Unit 3 of NCERT Class 7 English (Poorvi), "Dreams and Discoveries", is a thematic unit bundling three texts — the humorous story "My Brother's Great Invention" by Anita Rau Badami, the poem "Paper Boats" by Rabindranath Tagore, and the travel-postcard narrative "North, South, East, West" by C.G. Salamander. Together the texts explore childhood curiosity, imagination, and the spirit of exploration through an inventor sibling, a dreaming child floating paper boats, and a girl travelling the length of India.
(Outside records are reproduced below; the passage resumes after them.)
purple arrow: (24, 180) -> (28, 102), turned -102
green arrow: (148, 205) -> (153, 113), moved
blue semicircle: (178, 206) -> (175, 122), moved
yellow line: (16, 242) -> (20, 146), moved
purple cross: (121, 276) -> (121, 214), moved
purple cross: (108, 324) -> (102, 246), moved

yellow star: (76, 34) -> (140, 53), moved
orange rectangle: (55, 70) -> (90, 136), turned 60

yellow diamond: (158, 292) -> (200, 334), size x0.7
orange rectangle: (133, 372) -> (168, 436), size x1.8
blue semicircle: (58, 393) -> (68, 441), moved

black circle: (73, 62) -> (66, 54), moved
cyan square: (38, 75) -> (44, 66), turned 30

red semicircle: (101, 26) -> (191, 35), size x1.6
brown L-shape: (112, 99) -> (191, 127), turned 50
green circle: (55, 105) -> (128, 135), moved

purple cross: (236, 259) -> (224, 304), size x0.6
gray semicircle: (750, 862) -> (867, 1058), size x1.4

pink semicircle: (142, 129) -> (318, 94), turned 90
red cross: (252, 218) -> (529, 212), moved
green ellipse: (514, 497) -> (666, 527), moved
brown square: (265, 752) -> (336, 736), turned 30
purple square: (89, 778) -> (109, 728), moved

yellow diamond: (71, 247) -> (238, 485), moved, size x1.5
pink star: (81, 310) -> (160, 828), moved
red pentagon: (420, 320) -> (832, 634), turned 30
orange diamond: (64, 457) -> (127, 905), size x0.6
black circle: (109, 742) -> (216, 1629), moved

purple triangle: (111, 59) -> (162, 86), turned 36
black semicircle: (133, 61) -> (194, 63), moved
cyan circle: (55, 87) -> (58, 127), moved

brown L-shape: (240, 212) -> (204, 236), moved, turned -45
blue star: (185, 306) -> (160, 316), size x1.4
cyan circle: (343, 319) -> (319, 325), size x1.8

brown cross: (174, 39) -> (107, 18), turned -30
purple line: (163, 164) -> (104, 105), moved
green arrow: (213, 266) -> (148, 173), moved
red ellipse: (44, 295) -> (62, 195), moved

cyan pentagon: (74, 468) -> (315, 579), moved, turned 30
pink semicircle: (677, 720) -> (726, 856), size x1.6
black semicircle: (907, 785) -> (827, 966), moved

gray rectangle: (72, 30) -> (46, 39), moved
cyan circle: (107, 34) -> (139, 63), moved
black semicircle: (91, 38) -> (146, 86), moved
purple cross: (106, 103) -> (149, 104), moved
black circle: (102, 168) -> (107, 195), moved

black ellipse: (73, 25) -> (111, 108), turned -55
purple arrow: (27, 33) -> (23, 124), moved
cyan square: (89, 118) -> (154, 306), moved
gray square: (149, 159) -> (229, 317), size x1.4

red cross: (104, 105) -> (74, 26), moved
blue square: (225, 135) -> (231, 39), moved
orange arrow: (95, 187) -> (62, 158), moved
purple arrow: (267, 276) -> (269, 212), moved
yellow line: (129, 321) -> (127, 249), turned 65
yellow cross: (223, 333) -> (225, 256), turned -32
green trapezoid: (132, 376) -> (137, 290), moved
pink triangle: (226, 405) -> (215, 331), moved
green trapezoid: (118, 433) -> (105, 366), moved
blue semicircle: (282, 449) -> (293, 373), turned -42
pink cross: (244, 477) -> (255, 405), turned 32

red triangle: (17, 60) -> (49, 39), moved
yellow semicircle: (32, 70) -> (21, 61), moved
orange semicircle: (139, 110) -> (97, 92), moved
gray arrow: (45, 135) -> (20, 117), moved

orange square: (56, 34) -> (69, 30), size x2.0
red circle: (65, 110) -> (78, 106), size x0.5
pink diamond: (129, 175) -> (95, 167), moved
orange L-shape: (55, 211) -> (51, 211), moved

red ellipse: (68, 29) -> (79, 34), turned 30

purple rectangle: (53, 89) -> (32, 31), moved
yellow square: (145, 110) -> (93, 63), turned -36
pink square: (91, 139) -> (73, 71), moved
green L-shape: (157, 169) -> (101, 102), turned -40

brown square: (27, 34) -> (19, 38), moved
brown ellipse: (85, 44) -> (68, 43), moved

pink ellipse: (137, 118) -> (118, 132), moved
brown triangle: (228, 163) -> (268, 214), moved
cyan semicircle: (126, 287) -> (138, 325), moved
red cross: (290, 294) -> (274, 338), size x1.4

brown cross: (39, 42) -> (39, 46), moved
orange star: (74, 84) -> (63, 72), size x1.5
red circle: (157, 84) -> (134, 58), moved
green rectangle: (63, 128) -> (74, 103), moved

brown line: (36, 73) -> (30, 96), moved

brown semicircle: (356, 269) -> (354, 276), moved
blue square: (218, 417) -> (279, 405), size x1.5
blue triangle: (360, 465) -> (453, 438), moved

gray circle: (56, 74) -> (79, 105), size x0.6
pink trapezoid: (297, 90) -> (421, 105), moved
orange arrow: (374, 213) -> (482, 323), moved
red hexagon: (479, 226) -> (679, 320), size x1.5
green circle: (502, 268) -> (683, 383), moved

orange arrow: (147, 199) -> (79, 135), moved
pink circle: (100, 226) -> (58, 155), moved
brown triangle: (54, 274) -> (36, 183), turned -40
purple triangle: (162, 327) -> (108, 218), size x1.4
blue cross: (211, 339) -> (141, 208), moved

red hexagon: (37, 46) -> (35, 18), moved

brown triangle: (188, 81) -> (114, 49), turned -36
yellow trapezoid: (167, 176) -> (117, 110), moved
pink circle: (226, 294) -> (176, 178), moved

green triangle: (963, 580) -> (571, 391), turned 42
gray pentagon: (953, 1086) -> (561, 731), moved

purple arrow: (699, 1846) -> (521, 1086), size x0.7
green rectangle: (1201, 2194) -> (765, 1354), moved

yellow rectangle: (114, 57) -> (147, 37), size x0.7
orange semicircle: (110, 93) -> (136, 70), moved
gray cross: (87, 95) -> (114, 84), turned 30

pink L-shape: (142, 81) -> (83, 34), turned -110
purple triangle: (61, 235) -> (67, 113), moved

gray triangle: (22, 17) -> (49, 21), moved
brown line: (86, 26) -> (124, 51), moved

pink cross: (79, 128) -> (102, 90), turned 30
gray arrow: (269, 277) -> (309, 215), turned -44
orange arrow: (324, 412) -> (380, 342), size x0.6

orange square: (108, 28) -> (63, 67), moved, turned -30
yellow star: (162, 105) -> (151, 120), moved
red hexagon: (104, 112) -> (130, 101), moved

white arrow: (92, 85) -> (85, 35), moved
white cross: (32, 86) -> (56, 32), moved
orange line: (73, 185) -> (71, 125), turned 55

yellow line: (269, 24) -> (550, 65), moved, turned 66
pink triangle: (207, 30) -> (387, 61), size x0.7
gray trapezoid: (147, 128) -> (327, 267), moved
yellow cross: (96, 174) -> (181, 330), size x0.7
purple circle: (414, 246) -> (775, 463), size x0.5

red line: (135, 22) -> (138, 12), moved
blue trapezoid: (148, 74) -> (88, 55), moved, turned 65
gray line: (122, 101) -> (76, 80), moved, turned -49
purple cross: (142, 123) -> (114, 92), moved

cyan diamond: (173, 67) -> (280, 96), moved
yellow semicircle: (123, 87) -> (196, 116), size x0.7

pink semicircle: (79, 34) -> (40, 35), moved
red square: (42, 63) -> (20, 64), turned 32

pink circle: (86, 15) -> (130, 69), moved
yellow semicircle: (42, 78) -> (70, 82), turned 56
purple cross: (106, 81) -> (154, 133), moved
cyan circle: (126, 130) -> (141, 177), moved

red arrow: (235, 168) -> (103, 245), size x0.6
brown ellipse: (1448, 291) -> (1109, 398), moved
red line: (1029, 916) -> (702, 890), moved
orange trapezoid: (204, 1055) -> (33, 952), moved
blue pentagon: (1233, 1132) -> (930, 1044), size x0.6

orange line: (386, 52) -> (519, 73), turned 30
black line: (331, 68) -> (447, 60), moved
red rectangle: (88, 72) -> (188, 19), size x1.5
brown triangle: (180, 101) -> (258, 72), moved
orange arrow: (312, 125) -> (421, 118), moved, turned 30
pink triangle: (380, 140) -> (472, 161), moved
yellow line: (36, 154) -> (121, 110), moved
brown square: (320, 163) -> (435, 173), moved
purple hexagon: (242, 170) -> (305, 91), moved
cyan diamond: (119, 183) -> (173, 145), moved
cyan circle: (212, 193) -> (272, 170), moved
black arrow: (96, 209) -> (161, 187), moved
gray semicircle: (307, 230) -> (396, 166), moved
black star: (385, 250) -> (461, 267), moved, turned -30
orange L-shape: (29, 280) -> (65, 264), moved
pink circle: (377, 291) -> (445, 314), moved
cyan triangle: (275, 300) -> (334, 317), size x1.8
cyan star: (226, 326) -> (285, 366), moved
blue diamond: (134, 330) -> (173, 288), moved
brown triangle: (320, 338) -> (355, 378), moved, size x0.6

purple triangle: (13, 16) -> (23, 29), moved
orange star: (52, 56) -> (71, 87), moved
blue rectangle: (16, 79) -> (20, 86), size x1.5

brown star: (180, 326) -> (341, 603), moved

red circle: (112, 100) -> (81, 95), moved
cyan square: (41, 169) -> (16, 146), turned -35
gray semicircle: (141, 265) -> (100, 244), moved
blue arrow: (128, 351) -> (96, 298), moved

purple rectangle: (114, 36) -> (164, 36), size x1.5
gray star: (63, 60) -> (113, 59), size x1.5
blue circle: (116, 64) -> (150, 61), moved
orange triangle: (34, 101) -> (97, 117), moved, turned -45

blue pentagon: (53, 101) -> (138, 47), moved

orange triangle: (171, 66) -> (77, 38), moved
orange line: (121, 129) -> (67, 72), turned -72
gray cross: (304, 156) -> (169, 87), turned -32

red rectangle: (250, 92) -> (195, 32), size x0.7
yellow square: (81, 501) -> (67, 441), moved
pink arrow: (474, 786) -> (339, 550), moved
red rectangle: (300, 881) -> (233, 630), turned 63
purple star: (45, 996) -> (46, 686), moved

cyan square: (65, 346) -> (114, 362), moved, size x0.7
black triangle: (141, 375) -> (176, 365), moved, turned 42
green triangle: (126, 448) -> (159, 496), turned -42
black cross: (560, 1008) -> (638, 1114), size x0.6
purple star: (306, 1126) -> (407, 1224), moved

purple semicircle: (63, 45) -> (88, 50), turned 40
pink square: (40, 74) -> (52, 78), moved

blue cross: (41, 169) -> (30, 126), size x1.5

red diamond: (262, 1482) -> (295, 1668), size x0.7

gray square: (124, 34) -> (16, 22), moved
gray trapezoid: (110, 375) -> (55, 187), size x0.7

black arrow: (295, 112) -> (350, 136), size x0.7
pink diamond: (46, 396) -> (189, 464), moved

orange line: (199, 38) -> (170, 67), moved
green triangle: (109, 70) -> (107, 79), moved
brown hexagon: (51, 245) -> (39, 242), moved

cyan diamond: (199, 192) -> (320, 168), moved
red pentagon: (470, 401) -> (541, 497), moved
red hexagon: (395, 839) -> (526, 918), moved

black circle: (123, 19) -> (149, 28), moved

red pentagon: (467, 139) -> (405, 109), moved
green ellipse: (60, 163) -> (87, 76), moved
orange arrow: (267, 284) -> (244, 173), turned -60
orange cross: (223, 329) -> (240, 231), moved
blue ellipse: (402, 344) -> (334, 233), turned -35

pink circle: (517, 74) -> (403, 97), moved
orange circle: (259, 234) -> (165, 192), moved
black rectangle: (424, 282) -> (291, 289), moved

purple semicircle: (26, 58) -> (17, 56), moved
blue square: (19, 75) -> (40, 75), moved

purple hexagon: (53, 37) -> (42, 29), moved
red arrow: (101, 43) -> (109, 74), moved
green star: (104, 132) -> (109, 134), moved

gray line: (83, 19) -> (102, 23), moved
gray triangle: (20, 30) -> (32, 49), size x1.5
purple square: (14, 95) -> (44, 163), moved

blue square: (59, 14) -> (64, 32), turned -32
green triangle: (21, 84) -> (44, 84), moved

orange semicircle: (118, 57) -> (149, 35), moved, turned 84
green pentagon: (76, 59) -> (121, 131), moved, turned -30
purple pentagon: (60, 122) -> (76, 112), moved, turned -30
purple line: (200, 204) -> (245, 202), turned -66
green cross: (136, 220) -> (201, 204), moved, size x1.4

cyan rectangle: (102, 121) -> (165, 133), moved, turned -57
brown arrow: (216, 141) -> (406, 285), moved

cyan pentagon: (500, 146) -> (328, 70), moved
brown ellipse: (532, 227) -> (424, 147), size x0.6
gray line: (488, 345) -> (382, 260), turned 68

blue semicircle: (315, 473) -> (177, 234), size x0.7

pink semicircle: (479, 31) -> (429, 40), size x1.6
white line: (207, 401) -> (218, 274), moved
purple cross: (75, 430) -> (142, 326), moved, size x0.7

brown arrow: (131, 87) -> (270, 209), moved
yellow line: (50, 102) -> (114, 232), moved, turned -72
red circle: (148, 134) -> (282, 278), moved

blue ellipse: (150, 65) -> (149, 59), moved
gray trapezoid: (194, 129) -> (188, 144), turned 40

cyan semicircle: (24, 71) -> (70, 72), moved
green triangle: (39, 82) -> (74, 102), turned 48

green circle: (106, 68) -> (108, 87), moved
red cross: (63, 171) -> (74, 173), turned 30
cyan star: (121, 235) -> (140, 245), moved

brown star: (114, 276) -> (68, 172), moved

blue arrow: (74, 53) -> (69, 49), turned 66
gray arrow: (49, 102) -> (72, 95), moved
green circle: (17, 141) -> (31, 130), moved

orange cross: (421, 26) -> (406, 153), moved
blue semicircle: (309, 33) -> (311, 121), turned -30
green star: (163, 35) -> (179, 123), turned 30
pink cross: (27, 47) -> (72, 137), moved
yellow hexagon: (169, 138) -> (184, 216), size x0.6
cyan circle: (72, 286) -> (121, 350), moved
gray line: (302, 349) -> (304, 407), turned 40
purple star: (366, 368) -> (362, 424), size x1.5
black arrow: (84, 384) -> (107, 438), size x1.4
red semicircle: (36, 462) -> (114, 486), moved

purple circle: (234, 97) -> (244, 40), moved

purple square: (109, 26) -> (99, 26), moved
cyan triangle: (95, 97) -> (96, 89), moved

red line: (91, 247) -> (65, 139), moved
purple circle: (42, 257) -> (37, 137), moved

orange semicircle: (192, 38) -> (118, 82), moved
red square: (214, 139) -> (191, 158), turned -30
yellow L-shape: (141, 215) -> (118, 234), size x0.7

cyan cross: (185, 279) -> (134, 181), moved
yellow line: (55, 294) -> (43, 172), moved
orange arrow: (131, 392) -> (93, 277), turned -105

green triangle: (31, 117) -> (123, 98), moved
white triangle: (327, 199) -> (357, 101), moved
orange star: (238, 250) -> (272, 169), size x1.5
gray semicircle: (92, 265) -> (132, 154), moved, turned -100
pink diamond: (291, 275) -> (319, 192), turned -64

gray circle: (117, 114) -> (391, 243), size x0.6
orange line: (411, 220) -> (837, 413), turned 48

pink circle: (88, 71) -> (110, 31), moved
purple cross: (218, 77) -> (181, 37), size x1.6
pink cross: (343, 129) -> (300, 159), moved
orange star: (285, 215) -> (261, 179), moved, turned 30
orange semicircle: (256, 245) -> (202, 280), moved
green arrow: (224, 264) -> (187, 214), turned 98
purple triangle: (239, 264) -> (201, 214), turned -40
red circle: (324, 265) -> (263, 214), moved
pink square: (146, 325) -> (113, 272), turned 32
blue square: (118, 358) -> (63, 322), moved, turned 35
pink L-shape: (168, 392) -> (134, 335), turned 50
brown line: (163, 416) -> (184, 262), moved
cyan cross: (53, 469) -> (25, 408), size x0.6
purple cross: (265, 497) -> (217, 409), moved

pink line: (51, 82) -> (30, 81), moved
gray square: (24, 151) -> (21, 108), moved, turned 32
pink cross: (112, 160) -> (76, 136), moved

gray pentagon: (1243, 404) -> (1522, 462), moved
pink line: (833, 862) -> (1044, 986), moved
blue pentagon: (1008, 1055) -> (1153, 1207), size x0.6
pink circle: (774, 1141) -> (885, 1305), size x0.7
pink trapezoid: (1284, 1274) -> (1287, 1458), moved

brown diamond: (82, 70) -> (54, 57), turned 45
Unit 3 of Poorvi (Class 7 NCERT English) is titled "Dreams and Discoveries" and contains three texts united by the theme of imagination and exploration. "My Brother's Great Invention" by Anita Rau Badami is a first-person comic story in which thirteen-year-old Anand builds a burglar alarm (which drenches his father) and later a time machine that may inadvertently trap a real burglar named Boppa. Rabindranath Tagore's poem "Paper Boats" captures a child's longing for connection as he floats name-written boats down a stream, loading them with shiuli flowers and dreaming of fairies sailing them under midnight stars. "North, South, East, West" by C.G. Salamander presents Shaana's postcards to classmates as she travels India from the Thajiwas glacier in Kashmir to Olaikaadu beach near her home in Rameswaram, discovering diverse landscapes, wetlands, rivers, deserts, and plateaus.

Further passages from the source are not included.